Für eine handvoll Dollar oder Workers of the crowd unite?

von: Julia Neugebauer, Dr. Thomas Klebe

Die Internetplattformen, die als Vermittler zwischen Auftraggeber und Crowdworkern fungieren, haben in den letzten Jahren ein erstaunliches Wachstum zu verzeichnen. TopCoder mit Sitz in Massachusetts gibt auf seiner Homepage per 13.09.2013 an, 511.129 Mitglieder zu haben. Freelancer nennt per 14.09.2013 insgesamt 8.873.442 Nutzer und 4.928.506 Projekte. Auch deutsche Plattformen wie Clickworker oder twago haben inzwischen erheblichen Umfang angenommen. Am 10.10.2013 gibt twago für sich 228.869 Experten und ein Auftragsvolumen von 172.104.30 € an. Clickworker nennt 400.000 Mitglieder. Amazon Mechanical Turk mit Sitz in Seattle (USA), einer der Marktführer, macht überhaupt keine Angaben.

Insgesamt soll es derzeit über 2.000 Crowdsourcing-Plattformen geben. Die Branche behauptet von sich selbst, dass ihre „Beschäftigten“ jedes Jahr verdoppelt werden.[1] Dabei umfassen die Plattformen unterschiedlichste Bereiche und Aufgaben. Zu den externen Plattformen kommen interne wie z.B. bei IBM hinzu.[2] Seit 2011 gibt es den Deutschen Crowdsourcing-Verband e. V., der sich als Interessenvertretung und Aufklärungsorgan rund um das Thema versteht.[3]

Durch externes Crowdsourcing kann eine zweite Entgeltlinie entstehen und damit erheblicher Druck auf die Stammbelegschaft ausgeübt werden. Auch ist es denkbar, dass Crowdworker, ohne es zu wissen, da die Beziehung zum Auftraggeber gewöhnlich anonym bleibt, als Streikbrecher eingesetzt werden. Wenig überraschend steht für viele Crowdworker die Entlohnung im Vordergrund. Für Amazon Mechanical Turk wird angegeben, dass 66 % der „Turkers“ die Arbeitsentlohnung auf der Plattform als wichtigste Einnahmequelle betrachten. 34 % versuchen etwas hinzuzuverdienen.[4] Nun kann keineswegs davon ausgegangen werden, dass die Entlohnung angemessen und fair wäre. Zum einen können Projekte so angelegt sein, dass nur der Schnellste oder Beste eine Entlohnung erhält. Die Anderen haben dann umsonst gearbeitet und ihre Arbeitskraft verschwendet. Zum anderen sind die Vergütungen in aller Regel, wenn es sich nicht um Spezialistenarbeiten handelt, durchaus bescheiden.[5] Laut c´t, Magazin für Computertechnik, verdient ein Clickworker durchschnittlich 5,- € / Std. brutto[6] Bei den amerikanischen Plattformen liegt die Entlohnung meist deutlich unter dem amerikanischen Mindestlohn von z.Zt. 7,25 $. In Ausnahmefällen gibt es deutlich höhere Verdienste.[7]

Der rechtliche Rahmen

Die Plattformen agieren üblicherweise als Vermittler, als Intermediäre. Sie sind also Partner beider Seiten. So entsteht kein Rechtsverhältnis zwischen Auftraggeber und Crowdworker. Der externe Crowdworker wird als Selbständiger angesehen. Man wird ihn auch nicht als arbeitnehmerähnliche Person (§ 12 a TVG) einordnen können, da sich seine wirtschaftliche Abhängigkeit nicht auf wenige Personen begrenzen lässt und auch wegen der Anonymität der Auftraggeber nicht nachzuweisen wäre.[8]

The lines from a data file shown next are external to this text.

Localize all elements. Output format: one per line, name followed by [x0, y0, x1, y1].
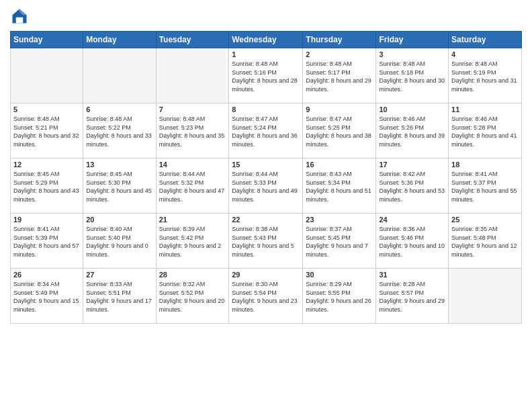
day-cell	[83, 48, 156, 103]
day-info: Sunrise: 8:48 AM Sunset: 5:17 PM Dayligh…	[306, 60, 373, 93]
day-number: 17	[379, 161, 445, 169]
day-number: 5	[13, 105, 80, 113]
day-cell: 20Sunrise: 8:40 AM Sunset: 5:40 PM Dayli…	[83, 214, 156, 269]
col-header-tuesday: Tuesday	[156, 32, 229, 48]
day-info: Sunrise: 8:40 AM Sunset: 5:40 PM Dayligh…	[86, 225, 152, 259]
day-number: 16	[306, 161, 373, 169]
day-cell: 17Sunrise: 8:42 AM Sunset: 5:36 PM Dayli…	[376, 158, 449, 214]
day-cell: 18Sunrise: 8:41 AM Sunset: 5:37 PM Dayli…	[449, 158, 522, 214]
day-cell: 2Sunrise: 8:48 AM Sunset: 5:17 PM Daylig…	[303, 48, 376, 103]
week-row: 5Sunrise: 8:48 AM Sunset: 5:21 PM Daylig…	[11, 103, 522, 158]
day-cell: 8Sunrise: 8:47 AM Sunset: 5:24 PM Daylig…	[229, 103, 303, 158]
page: SundayMondayTuesdayWednesdayThursdayFrid…	[0, 0, 532, 411]
day-number: 22	[232, 216, 300, 224]
day-cell: 7Sunrise: 8:48 AM Sunset: 5:23 PM Daylig…	[156, 103, 229, 158]
day-cell: 11Sunrise: 8:46 AM Sunset: 5:28 PM Dayli…	[449, 103, 522, 158]
day-number: 18	[451, 161, 519, 169]
day-number: 28	[159, 271, 226, 279]
day-cell: 16Sunrise: 8:43 AM Sunset: 5:34 PM Dayli…	[303, 158, 376, 214]
header	[10, 7, 522, 26]
day-number: 3	[379, 50, 445, 58]
col-header-monday: Monday	[83, 32, 156, 48]
day-cell: 10Sunrise: 8:46 AM Sunset: 5:26 PM Dayli…	[376, 103, 449, 158]
day-number: 4	[451, 50, 519, 58]
day-cell: 31Sunrise: 8:28 AM Sunset: 5:57 PM Dayli…	[376, 269, 449, 324]
day-number: 15	[232, 161, 300, 169]
day-info: Sunrise: 8:42 AM Sunset: 5:36 PM Dayligh…	[379, 170, 445, 203]
day-cell: 22Sunrise: 8:38 AM Sunset: 5:43 PM Dayli…	[229, 214, 303, 269]
day-cell: 23Sunrise: 8:37 AM Sunset: 5:45 PM Dayli…	[303, 214, 376, 269]
day-cell	[449, 269, 522, 324]
day-cell: 3Sunrise: 8:48 AM Sunset: 5:18 PM Daylig…	[376, 48, 449, 103]
day-info: Sunrise: 8:44 AM Sunset: 5:32 PM Dayligh…	[159, 170, 226, 203]
day-number: 11	[451, 105, 519, 113]
day-info: Sunrise: 8:33 AM Sunset: 5:51 PM Dayligh…	[86, 280, 152, 314]
day-number: 14	[159, 161, 226, 169]
day-info: Sunrise: 8:28 AM Sunset: 5:57 PM Dayligh…	[379, 280, 445, 314]
day-info: Sunrise: 8:45 AM Sunset: 5:29 PM Dayligh…	[13, 170, 80, 203]
day-number: 2	[306, 50, 373, 58]
day-cell: 29Sunrise: 8:30 AM Sunset: 5:54 PM Dayli…	[229, 269, 303, 324]
day-number: 8	[232, 105, 300, 113]
col-header-thursday: Thursday	[303, 32, 376, 48]
day-info: Sunrise: 8:43 AM Sunset: 5:34 PM Dayligh…	[306, 170, 373, 203]
day-cell: 25Sunrise: 8:35 AM Sunset: 5:48 PM Dayli…	[449, 214, 522, 269]
day-info: Sunrise: 8:48 AM Sunset: 5:22 PM Dayligh…	[86, 115, 152, 148]
day-info: Sunrise: 8:46 AM Sunset: 5:26 PM Dayligh…	[379, 115, 445, 148]
day-cell: 6Sunrise: 8:48 AM Sunset: 5:22 PM Daylig…	[83, 103, 156, 158]
day-cell: 26Sunrise: 8:34 AM Sunset: 5:49 PM Dayli…	[11, 269, 83, 324]
week-row: 12Sunrise: 8:45 AM Sunset: 5:29 PM Dayli…	[11, 158, 522, 214]
day-cell: 1Sunrise: 8:48 AM Sunset: 5:16 PM Daylig…	[229, 48, 303, 103]
day-number: 25	[451, 216, 519, 224]
day-info: Sunrise: 8:30 AM Sunset: 5:54 PM Dayligh…	[232, 280, 300, 314]
week-row: 26Sunrise: 8:34 AM Sunset: 5:49 PM Dayli…	[11, 269, 522, 324]
day-number: 29	[232, 271, 300, 279]
day-number: 27	[86, 271, 152, 279]
day-cell: 4Sunrise: 8:48 AM Sunset: 5:19 PM Daylig…	[449, 48, 522, 103]
day-info: Sunrise: 8:37 AM Sunset: 5:45 PM Dayligh…	[306, 225, 373, 259]
day-number: 20	[86, 216, 152, 224]
day-number: 13	[86, 161, 152, 169]
col-header-sunday: Sunday	[11, 32, 83, 48]
day-info: Sunrise: 8:48 AM Sunset: 5:21 PM Dayligh…	[13, 115, 80, 148]
day-info: Sunrise: 8:47 AM Sunset: 5:24 PM Dayligh…	[232, 115, 300, 148]
day-info: Sunrise: 8:39 AM Sunset: 5:42 PM Dayligh…	[159, 225, 226, 259]
day-cell: 27Sunrise: 8:33 AM Sunset: 5:51 PM Dayli…	[83, 269, 156, 324]
col-header-friday: Friday	[376, 32, 449, 48]
col-header-saturday: Saturday	[449, 32, 522, 48]
day-cell	[11, 48, 83, 103]
logo	[10, 7, 32, 26]
calendar-header-row: SundayMondayTuesdayWednesdayThursdayFrid…	[11, 32, 522, 48]
day-cell: 13Sunrise: 8:45 AM Sunset: 5:30 PM Dayli…	[83, 158, 156, 214]
day-number: 19	[13, 216, 80, 224]
day-cell: 21Sunrise: 8:39 AM Sunset: 5:42 PM Dayli…	[156, 214, 229, 269]
day-number: 26	[13, 271, 80, 279]
day-info: Sunrise: 8:45 AM Sunset: 5:30 PM Dayligh…	[86, 170, 152, 203]
week-row: 19Sunrise: 8:41 AM Sunset: 5:39 PM Dayli…	[11, 214, 522, 269]
day-info: Sunrise: 8:41 AM Sunset: 5:39 PM Dayligh…	[13, 225, 80, 259]
day-number: 1	[232, 50, 300, 58]
day-number: 12	[13, 161, 80, 169]
day-number: 30	[306, 271, 373, 279]
day-number: 21	[159, 216, 226, 224]
svg-rect-2	[16, 17, 24, 24]
day-number: 31	[379, 271, 445, 279]
day-info: Sunrise: 8:48 AM Sunset: 5:19 PM Dayligh…	[451, 60, 519, 93]
day-info: Sunrise: 8:35 AM Sunset: 5:48 PM Dayligh…	[451, 225, 519, 259]
day-info: Sunrise: 8:48 AM Sunset: 5:16 PM Dayligh…	[232, 60, 300, 93]
day-info: Sunrise: 8:44 AM Sunset: 5:33 PM Dayligh…	[232, 170, 300, 203]
day-number: 6	[86, 105, 152, 113]
day-cell: 24Sunrise: 8:36 AM Sunset: 5:46 PM Dayli…	[376, 214, 449, 269]
day-cell	[156, 48, 229, 103]
logo-icon	[10, 7, 29, 26]
day-info: Sunrise: 8:48 AM Sunset: 5:18 PM Dayligh…	[379, 60, 445, 93]
day-info: Sunrise: 8:47 AM Sunset: 5:25 PM Dayligh…	[306, 115, 373, 148]
day-info: Sunrise: 8:36 AM Sunset: 5:46 PM Dayligh…	[379, 225, 445, 259]
day-number: 23	[306, 216, 373, 224]
day-number: 10	[379, 105, 445, 113]
day-info: Sunrise: 8:34 AM Sunset: 5:49 PM Dayligh…	[13, 280, 80, 314]
day-cell: 5Sunrise: 8:48 AM Sunset: 5:21 PM Daylig…	[11, 103, 83, 158]
day-number: 9	[306, 105, 373, 113]
day-info: Sunrise: 8:46 AM Sunset: 5:28 PM Dayligh…	[451, 115, 519, 148]
calendar: SundayMondayTuesdayWednesdayThursdayFrid…	[10, 31, 522, 324]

Die Rechtsbeziehungen werden üblicherweise durch Allgemeine Geschäftsbedingungen (AGB) geregelt. Das darüber hinaus anwendbare Recht und der Gerichtsstand richten sich nach dem Sitz des Unternehmens. So sind dies z.B. für TopCoder und InnoCentive das Recht des Staates Massachusetts und das US-Recht im Allgemeinen. Für Amazon Mechanical Turk mit Sitz in Seattle gilt das Recht des Staates Washington und US-Recht, bei Freelancer mit Sitz in Sydney das Recht des australischen Staates New South Wales. Bei Clickworker und twago gilt deutsches Recht.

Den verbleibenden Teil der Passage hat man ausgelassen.